Architecture Advantage
// Subsquid architecture
// Data flows: Subsquid Network (Archive) → Squid SDK (Node.js) → Your Database → Your API
// Key differences:
// 1. Squids are regular Node.js apps - full flexibility
// 2. Batch processing: up to 150k blocks/second
// 3. Filter at source: only fetch data you need
// 4. Custom transforms: any TypeScript logic you want
import {EvmBatchProcessor} from '@subsquid/evm-processor'
const processor = new EvmBatchProcessor()
.setGateway('https://v2.archive.sqd.io/ethereum-mainnet')
.setRpcEndpoint(process.env.RPC_URL)
.addLog({
address: [UNISWAP_V3_FACTORY],
topic0: [events.PoolCreated.topic],
})
.setFields({
log: {
transactionHash: true,
},
})
Our Benchmarks
| Task | The Graph | Subsquid | Self-Hosted |
|---|---|---|---|
| Uniswap V3 full index | 12+ hours | 45 minutes | 3-4 hours |
| Daily incremental sync | 2-3 min lag | <30 sec lag | ~1 min lag |
| Complex aggregations | Timeout issues | Handled | Depends on setup |
| Monthly cost (moderate load) | $2,400 | $400-800 | $1,200+ (infra) |
What I Love
- Speed: Near zero-cost access to historical data
- Flexibility: It’s just Node.js. Debug, log, transform however you want
- Multi-chain: Same squid can index 100+ networks
- Subsquid Cloud: Deploy with zero-downtime migrations
What Concerns Me
- Data Freshness: There’s a delay between on-chain events and indexed data.
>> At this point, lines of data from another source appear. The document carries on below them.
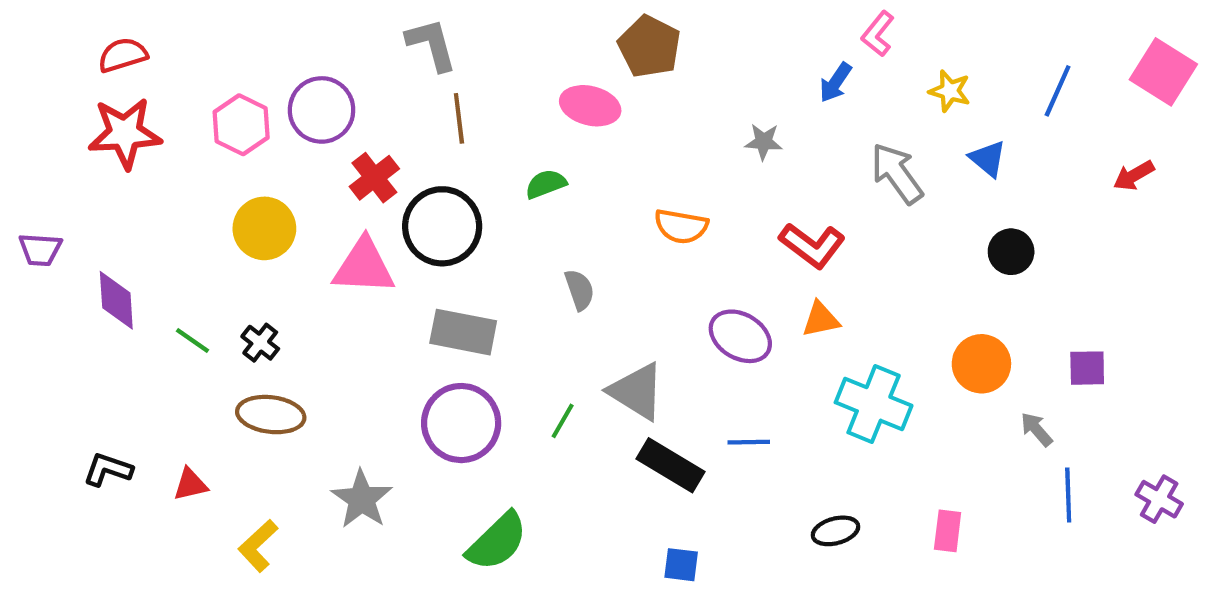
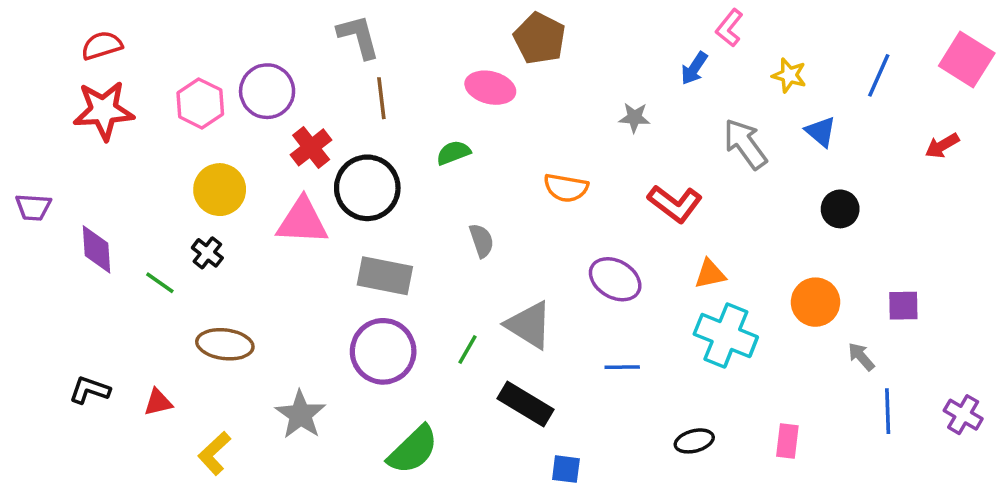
orange triangle: (821, 319) -> (710, 274), moved
black cross: (260, 343) -> (207, 253), moved
black rectangle: (671, 465) -> (525, 404), moved

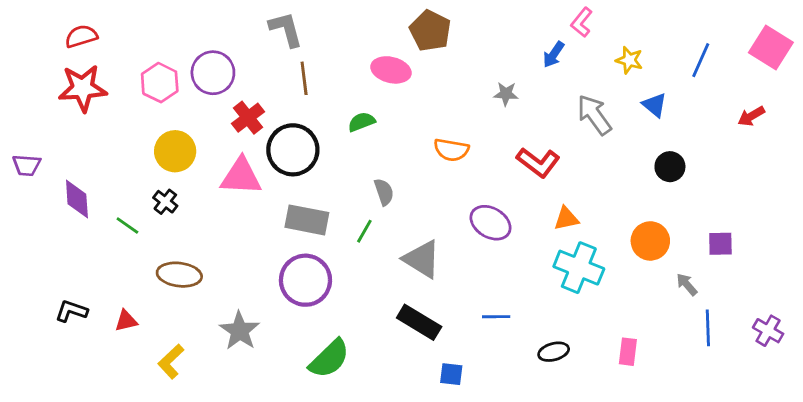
green line: (467, 350) -> (364, 231), moved
blue line: (622, 367) -> (496, 317), moved

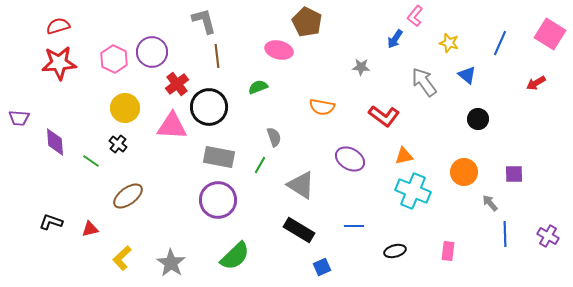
brown ellipse: (179, 275) -> (128, 196), turned -44
gray star: (240, 331) -> (171, 263), moved
blue square: (451, 374) -> (322, 267), turned -30

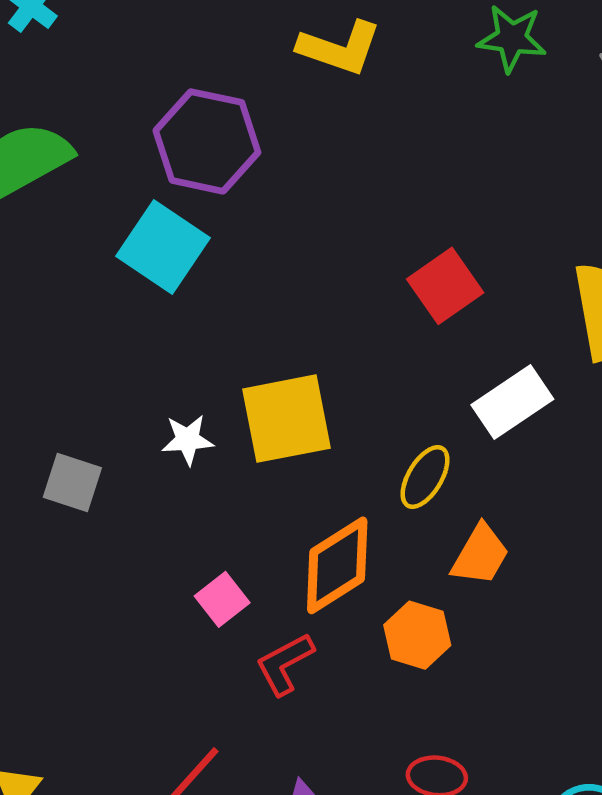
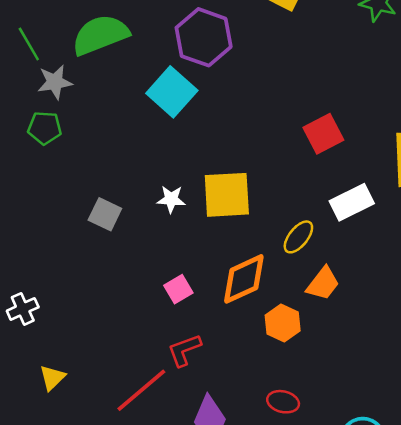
red L-shape: (285, 664) -> (184, 350), moved

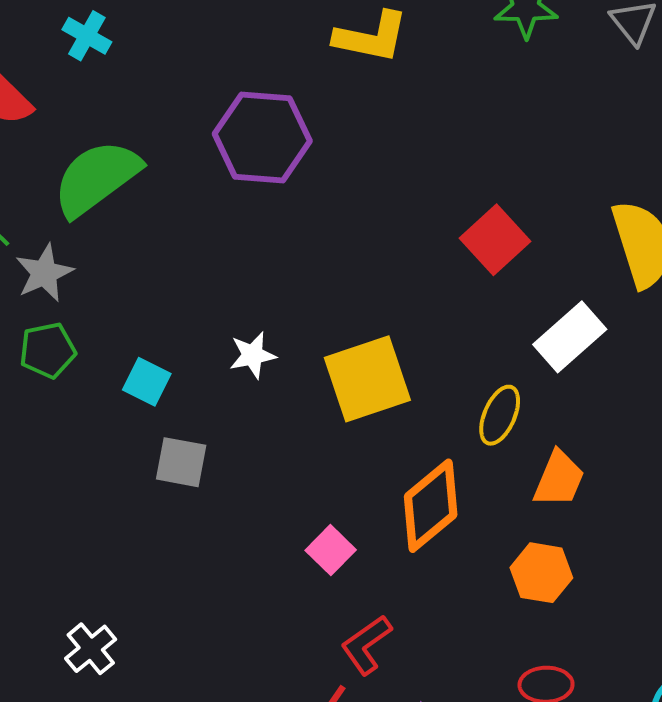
cyan square: (172, 92) -> (147, 382), moved, size x0.6
white star: (171, 199) -> (253, 355), moved
orange hexagon: (283, 323) -> (541, 573), moved

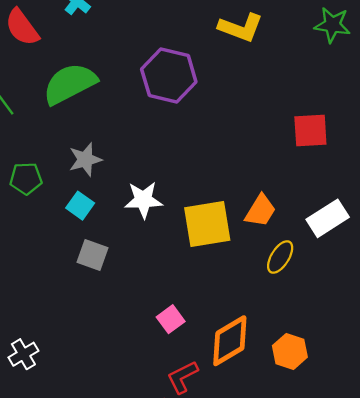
red square: (495, 240) -> (310, 131), moved, turned 30
gray star: (44, 273) -> (85, 160), moved
white star: (253, 355) -> (143, 200), size x1.4
orange trapezoid: (559, 479) -> (260, 211), moved
orange diamond: (431, 506) -> (230, 341), moved

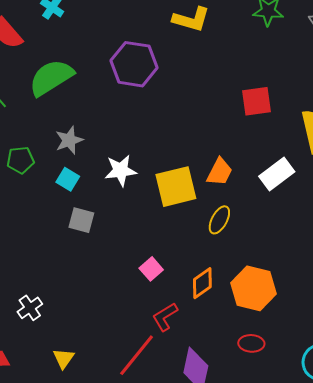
yellow ellipse: (280, 257) -> (219, 220), moved
orange diamond: (230, 341) -> (202, 283), size x0.7
orange hexagon: (290, 351) -> (254, 288), size x1.5

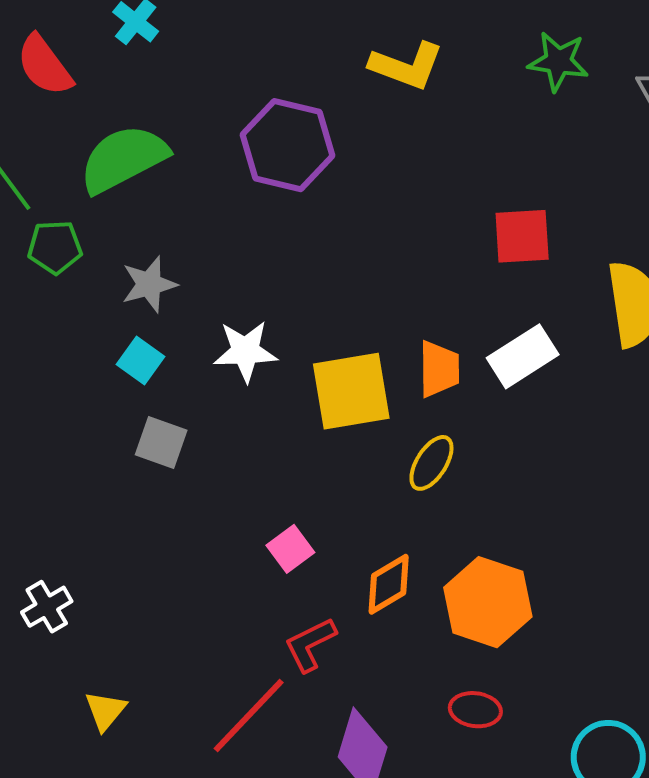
green pentagon: (20, 160) -> (55, 247), moved
orange trapezoid: (220, 172) -> (439, 369), turned -32
white rectangle: (277, 174) -> (523, 356), moved

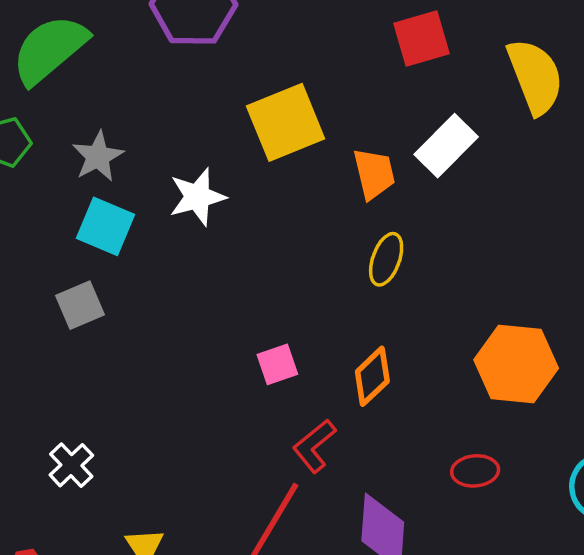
cyan square: (141, 361) -> (106, 226), size x1.4
yellow square: (351, 391) -> (286, 122), moved
gray square: (161, 442) -> (80, 305), moved, turned -30
pink square: (290, 549) -> (277, 364), turned 30
orange hexagon: (488, 602) -> (516, 364), moved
Centralized archives need pre-indexing before your squid processes it. For real-time apps, this matters
- Learning Curve: More flexible = more decisions to make
- Younger Ecosystem: Fewer ready-made templates than The Graph
Self-Hosted: The Control Freak’s Choice
For the brave (or budget-constrained), self-hosted indexing is always an option.
When It Makes Sense
- Regulatory requirements: Some enterprises can’t send data to third parties
- Custom data needs: Highly specialized indexing logic
- Cost optimization at scale: If you’re indexing 10+ chains heavily
Our Stack
# Self-hosted indexing infrastructure
services:
# Archive node (Erigon for Ethereum)
archive-node:
image: thorax/erigon:latest
volumes:
- ./data/erigon:/data
# Needs 2TB+ SSD, serious hardware
# Custom indexer
indexer:
build: ./indexer
depends_on:
- archive-node
- postgres
environment:
- RPC_URL=http://archive-node:8545
- DATABASE_URL=postgresql://postgres:5432/indexer
# TimescaleDB for time-series queries
postgres:
image: timescale/timescaledb:latest
volumes:
- ./data/postgres:/var/lib/postgresql/data
Real Costs
| Component | Monthly Cost |
|---|---|
| Archive Node (Ethereum) | $300-500 (dedicated server) |
| Database (managed) | $200-400 |
| Compute (indexer) | $100-200 |
| DevOps Time | Priceless |
| Total | $600-1,100 + time |
The Hidden Costs
What nobody tells you about self-hosting:
- Chain upgrades break things: Pectra just shipped. Your indexer probably needs updates
- Data consistency: One missed block = corrupted state. Rebuilding is painful
- On-call duties: Archive node goes down at 3 AM? That’s your problem
My Recommendation Matrix
| Scenario | Recommendation |
|---|---|
| Startup, need to ship fast | Subsquid Cloud |
| Decentralization matters deeply | The Graph Network |
| Enterprise with compliance needs | Self-hosted + Subsquid SDK |
| Real-time trading/MEV | Self-hosted with custom stack |
| Multi-chain aggregator | Subsquid (built for this) |
| Querying existing protocol data | The Graph (if subgraph exists) |
The Consolidation Trend
Something worth watching: the RPC provider market is consolidating, and indexing is following. Smaller providers are disappearing. If your favorite indexing solution is a small startup, have a backup plan.
The winners seem to be:
- Subsquid: Technical performance, dev experience
- The Graph: Decentralization narrative, ecosystem effects
- Space and Time: Enterprise play, SQL compatibility
Questions for the Community
- What’s your latency requirement? If you need sub-second data freshness, most indexers won’t cut it
- How much customization do you need? Subgraph constraints vs squid flexibility
- What’s your team’s skill set? GraphQL-first vs TypeScript-first
I’m genuinely curious what others are using. Are you rolling your own, paying for hosted solutions, or doing something hybrid?
Data collected from production workloads indexing Ethereum, Arbitrum, and Base. Your mileage may vary.